Bij over-voltage stopt het BMS de laadstroom of schakelt de laadcontroller uit om verdere spanningstoename te voorkomen. Bij onder-voltage schakelt het BMS de ontlading af, zodat de batterij niet verder leegloopt.
De grenswaarden zijn afhankelijk van de batterijchemie. Voor LFP-cellen ligt de veilige marge bijvoorbeeld tussen ongeveer 2,5 volt (ondergrens) en 3,65 volt (bovengrens). Voor NMC-chemieën liggen die waarden anders, meestal tussen 3,0 volt en 4,2 volt per cel.
Belang voor de levensduur
Over- en onder-voltage situaties zijn een van de grootste oorzaken van batterijdegradatie. Bij overladen kan de kathode beschadigd raken en neemt het risico op gasvorming of brand sterk toe. Bij te diepe ontlading kan de SEI-laag (Solid Electrolyte Interface) beschadigd raken en kan de cel permanent capaciteit verliezen.
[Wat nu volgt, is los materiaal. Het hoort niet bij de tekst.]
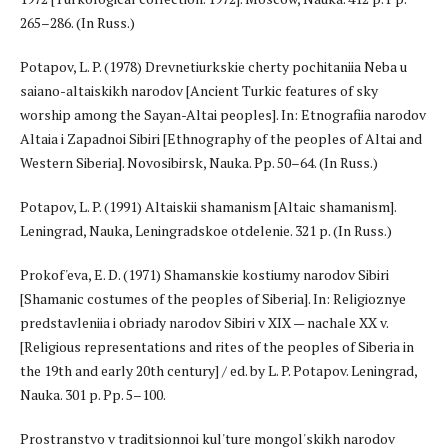
265–286. (In Russ.)
Potapov, L. P. (1978) Drevnetiurkskie cherty pochitaniia Neba u
saiano-altaiskikh narodov [Ancient Turkic features of sky
worship among the Sayan-Altai peoples]. In: Etnografiia narodov
Altaia i Zapadnoi Sibiri [Ethnography of the peoples of Altai and
Western Siberia]. Novosibirsk, Nauka. Pp. 50–64. (In Russ.)
Potapov, L. P. (1991) Altaiskii shamanism [Altaic shamanism].
Leningrad, Nauka, Leningradskoe otdelenie. 321 p. (In Russ.)
Prokof'eva, E. D. (1971) Shamanskie kostiumy narodov Sibiri
[Shamanic costumes of the peoples of Siberia]. In: Religioznye
predstavleniia i obriady narodov Sibiri v XIX — nachale XX v.
[Religious representations and rites of the peoples of Siberia in
the 19th and early 20th century] / ed. by L. P. Potapov. Leningrad,
Nauka. 301 p. Pp. 5–100.
Prostranstvo v traditsionnoi kul'ture mongol'skikh narodov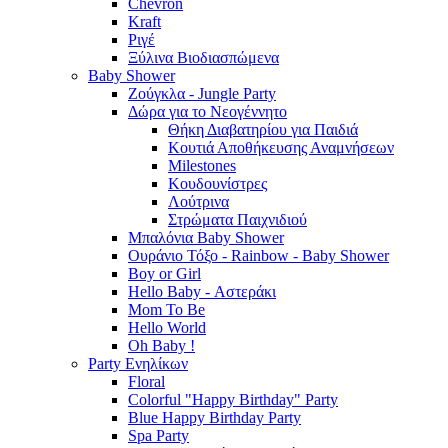
Chevron
Kraft
Ριγέ
Ξύλινα Βιοδιασπώμενα
Baby Shower
Ζούγκλα - Jungle Party
Δώρα για το Νεογέννητο
Θήκη Διαβατηρίου για Παιδιά
Κουτιά Αποθήκευσης Αναμνήσεων
Milestones
Κουδουνίστρες
Λούτρινα
Στρώματα Παιχνιδιού
Μπαλόνια Baby Shower
Ουράνιο Τόξο - Rainbow - Baby Shower
Boy or Girl
Hello Baby - Αστεράκι
Mom To Be
Hello World
Oh Baby !
Party Ενηλίκων
Floral
Colorful "Happy Birthday" Party
Blue Happy Birthday Party
Spa Party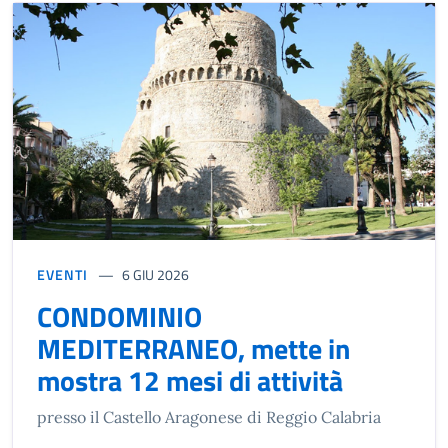
EVENTI
6 GIU 2026
CONDOMINIO
MEDITERRANEO, mette in
mostra 12 mesi di attività
presso il Castello Aragonese di Reggio Calabria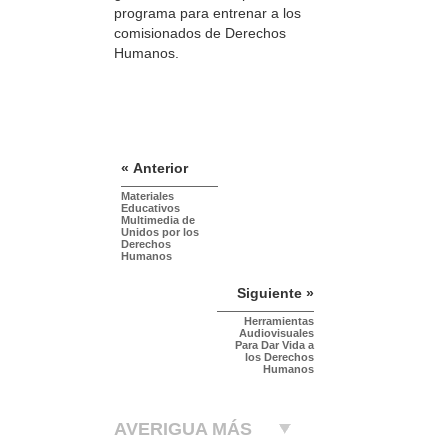
programa para entrenar a los
comisionados de Derechos
Humanos.
« Anterior
Materiales
Educativos
Multimedia de
Unidos por los
Derechos
Humanos
Siguiente »
Herramientas
Audiovisuales
Para Dar Vida a
los Derechos
Humanos
AVERIGUA MÁS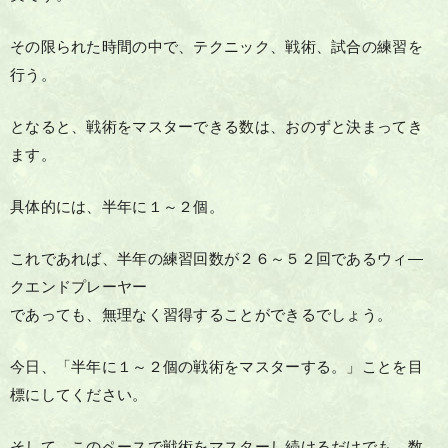
その限られた時間の中で、テクニック、戦術、試合の練習を
行う。
となると、戦術をマスターできる数は、おのずと決まってき
ます。
具体的には、半年に１～２個。
これであれば、半年の練習回数が２６～５２回であるウィ―
クエンドプレーヤー
であっても、無理なく習得することができるでしょう。
今日、「半年に１～２個の戦術をマスターする。」ことを目
標にしてください。
そして、このペースで戦術をマスターし続けるだけでも、数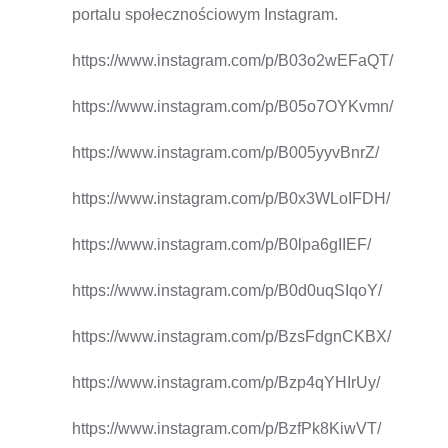
portalu społecznościowym Instagram.
https://www.instagram.com/p/B03o2wEFaQT/
https://www.instagram.com/p/B05o7OYKvmn/
https://www.instagram.com/p/B005yyvBnrZ/
https://www.instagram.com/p/B0x3WLoIFDH/
https://www.instagram.com/p/B0lpa6gIIEF/
https://www.instagram.com/p/B0d0uqSIqoY/
https://www.instagram.com/p/BzsFdgnCKBX/
https://www.instagram.com/p/Bzp4qYHIrUy/
https://www.instagram.com/p/BzfPk8KiwVT/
Door bescherming in te bouwen blijft de batterij binnen de veilige spanningsmarge en wordt de levensduur aanzienlijk verlengd.
Toepassing bij thuisbatterijen
In thuisbatterijen is over- en onder-voltage bescherming standaard geïntegreerd in het BMS en de laad- en ontlaadregeling van de omvormer. Dit garandeert dat de batterij niet alleen efficiënt werkt, maar ook veilig blijft, ongeacht het gebruikspatroon. Voor installateurs en gebruikers betekent dit dat zij geen handmatige controle hoeven uit te voeren: het systeem grijpt automatisch in zodra grenzen worden overschreden.
Samenvatting
Over- en onder-voltage bescherming zijn essentiële veiligheidsfuncties die ervoor zorgen dat een batterij nooit te ver wordt opgeladen of ontladen. Dit beschermt de cellen tegen schade, verlengt de levensduur en voorkomt gevaarlijke situaties. Voor thuisbatterijen is deze bescherming een standaardonderdeel van het BMS en een belangrijk fundament voor veilige energieopslag.